Nos rapports font ressortir l'énorme transformation qui s'impose dans les secteurs énergétique et technologique si nous voulons atteindre les cibles déjà fixées par le gouvernement, soit réduire d'ici 2020 le niveau des émissions de 20 p. 100 par rapport à celles de 2006. La TRNEE a montré qu'il sera particulièrement difficile pour le Canada d'atteindre cet objectif. Il correspond à une réduction de 3 p. 100 par rapport à l'année de référence 1990, tandis que le projet de loi prévoit une réduction de 25 p. 100 par rapport à ce niveau de référence.
Vous savez sûrement qu’il s’agit là d’un changement majeur par rapport à la politique en vigueur et qu'il nécessiterait probablement des mesures plus difficiles et plus coûteuses que celles envisagées actuellement, y compris une tarification du carbone supérieure aux 100 $ la tonne que nous avons estimés nécessaires pour respecter les cibles prévues dans le programme gouvernemental à l'horizon de 2020.
Enfin, nous ne pouvons pas choisir les niveaux de référence ni les cibles en ne tenant aucun compte des ententes mondiales à venir. Nos recherches montrent qu'il est plus rentable pour le Canada d'agir de concert avec le reste du monde. Même s'il n'y a pas encore d'entente pour l'après-Kyoto et si elle prendra peut-être des années à se concrétiser, nous ne voulons pas que cela serve de prétexte à l'inaction au Canada.

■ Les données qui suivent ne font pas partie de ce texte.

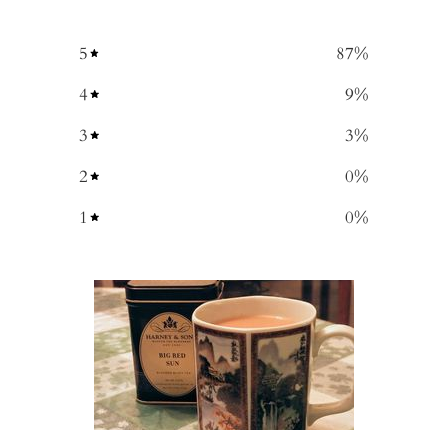
5
87
%
4
9
%
3
3
%
2
0
%
1
0
%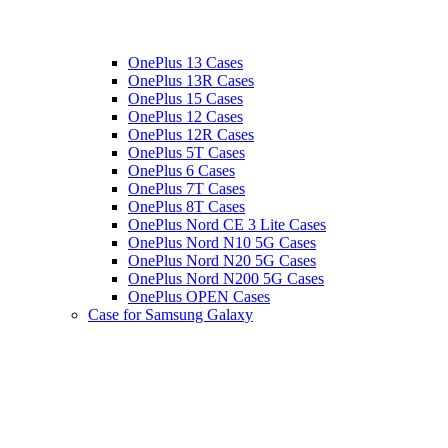
OnePlus 13 Cases
OnePlus 13R Cases
OnePlus 15 Cases
OnePlus 12 Cases
OnePlus 12R Cases
OnePlus 5T Cases
OnePlus 6 Cases
OnePlus 7T Cases
OnePlus 8T Cases
OnePlus Nord CE 3 Lite Cases
OnePlus Nord N10 5G Cases
OnePlus Nord N20 5G Cases
OnePlus Nord N200 5G Cases
OnePlus OPEN Cases
Case for Samsung Galaxy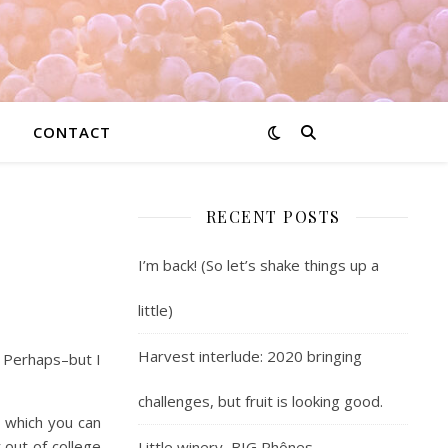
CONTACT
RECENT POSTS
.
I’m back! (So let’s shake things up a
little)
Harvest interlude: 2020 bringing
 Perhaps–but I
challenges, but fruit is looking good.
, which you can
 out of college
Little winery, BIG Rhônes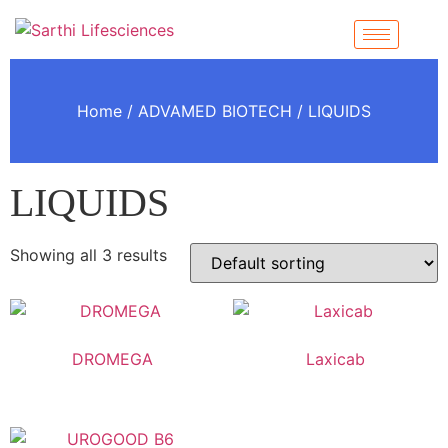
Home
/
ADVAMED BIOTECH
/ LIQUIDS
LIQUIDS
Showing all 3 results
DROMEGA
Laxicab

Rien de tout cela ne devrait être interprété comme une excuse pour retarder la prise de mesures visant à réduire les émissions de gaz à effet de serre. La table ronde a été très claire à ce sujet. Cela signifie plutôt que nous devons tenir compte simultanément et non séparément des répercussions sur l’économie et sur l’environnement des cibles de réduction des émissions, si nous voulons nous assurer d’atteindre nos objectifs en matière d’environnement et d'économie.
Nous comprenons fort bien que le projet de loi a été élaboré dans le but d’améliorer notre environnement et d’aider à lutter contre les changements climatiques, mais comme le mandat de la TRNEE le dit explicitement, nous devons faire cela tout en tenant compte tant de l’environnement que de l’économie, et ce, de manière intégrée. À notre avis, c’est là la signification des termes « développement durable ».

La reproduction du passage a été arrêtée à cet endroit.